Dataset entries
━━━━

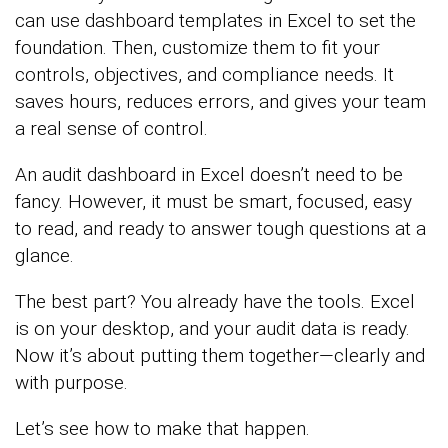
can use dashboard templates in Excel to set the
foundation. Then, customize them to fit your
controls, objectives, and compliance needs. It
saves hours, reduces errors, and gives your team
a real sense of control.
An audit dashboard in Excel doesn’t need to be
fancy. However, it must be smart, focused, easy
to read, and ready to answer tough questions at a
glance.
The best part? You already have the tools. Excel
is on your desktop, and your audit data is ready.
Now it’s about putting them together—clearly and
with purpose.
Let’s see how to make that happen.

━━━━

> **Exercise goal**
Without the pictures, repeat all the records word for word.

> **Task result**
can use dashboard templates in Excel to set the
foundation. Then, customize them to fit your
controls, objectives, and compliance needs. It
saves hours, reduces errors, and gives your team
a real sense of control.
An audit dashboard in Excel doesn’t need to be
fancy. However, it must be smart, focused, easy
to read, and ready to answer tough questions at a
glance.
The best part? You already have the tools. Excel
is on your desktop, and your audit data is ready.
Now it’s about putting them together—clearly and
with purpose.
Let’s see how to make that happen.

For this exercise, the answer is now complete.